Los hechos ocurrieron el 11 de junio de 2006 en El Cotillo (Fuerteventura), concretamente en la casa donde Juan Carmelo Santana vivía de alquiler con su hijo. Precisamente fue el pago de tres mensualidades atrasadas lo que aquella mañana desencadenó el doble crimen, aunque el procesado aseguró que no existía tal deuda y que tampoco hubo ninguna discusión por el dinero. "Me dijo que tenía que dejar la casa en agosto y me fui a por ella, pero no sé exactamente lo que pasó porque se me cruzaron los cables", respondió ante las preguntas del fiscal Tomás Hernández de Paiz.
El acusado aclaró que primero mató de un martillazo en la cabeza a Tina Jane Johnson, de 58 años.
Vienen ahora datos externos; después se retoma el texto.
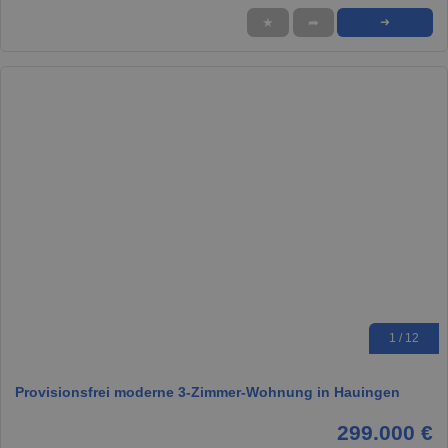
★
➦
➜
1 / 12
Provisionsfrei moderne 3-Zimmer-Wohnung in Hauingen
299.000 €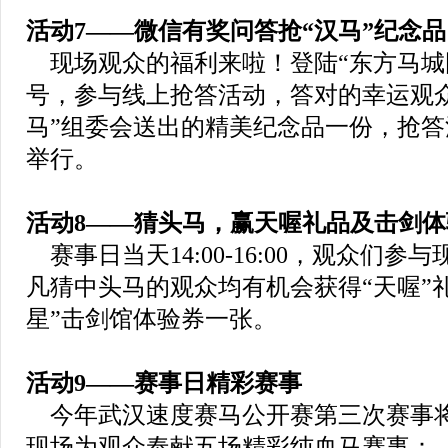
活动7——
微信有奖问答抢“汉马”纪念品
现场观众的福利来啦！登陆“东方马城
号，参与线上抢答活动，答对的幸运观
马”组委会送出的精美纪念品一份，抢
举行。
活动8——猜头马，赢天喔礼品及击剑体
赛事日当天14:00-16:00，观众们参
凡猜中头马的观众均有机会获得“天喔”
星”击剑馆体验券一张。
活动9——
赛事日精彩赛事
今年武汉速度赛马公开赛第三次赛事将在14
现场为观众奉献五场精彩纯血马赛事：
Luego hizo lo mismo con su marido, Brian Johnson, de 60 años, que llegó poco después a la casa donde se encontraba su mujer. "Abrí la puerta con la mano izquierda porque el martillo lo tenía escondido en la derecha, pero no sé cuántas veces le di", agregó.
Hasta el médico forense que realizó la autopsia tuvo dificultades para concretar el número de martillazos. "Sufrió tantos golpes que no se pueden contabilizar, pero seguro que fueron más de diez", explicó al tiempo que destacaba la gravedad de las heridas. "La causa de la muerte fue la destrucción del cerebro y muchas de las lesiones fueron innecesarias", agregó el médico.
El forense también sostuvo que la muerte de la mujer no fue inmediata, incluso afirmó que "podría haber vivido si hubiera recibido asistencia médica". Como mínimo estuvo 15 minutos viva tras recibir el martillazo, aunque el fallecimiento "pudo prolongarse durante horas".
El acusado envolvió luego las cabezas con plásticos "para que dejaran de sangrar", se fue de fiesta y aprovechó la madrugada del día siguiente para sacar los cuerpos de la casa y taparlos con piedras en un malpaís cercano. El fiscal pide 46 años de cárcel.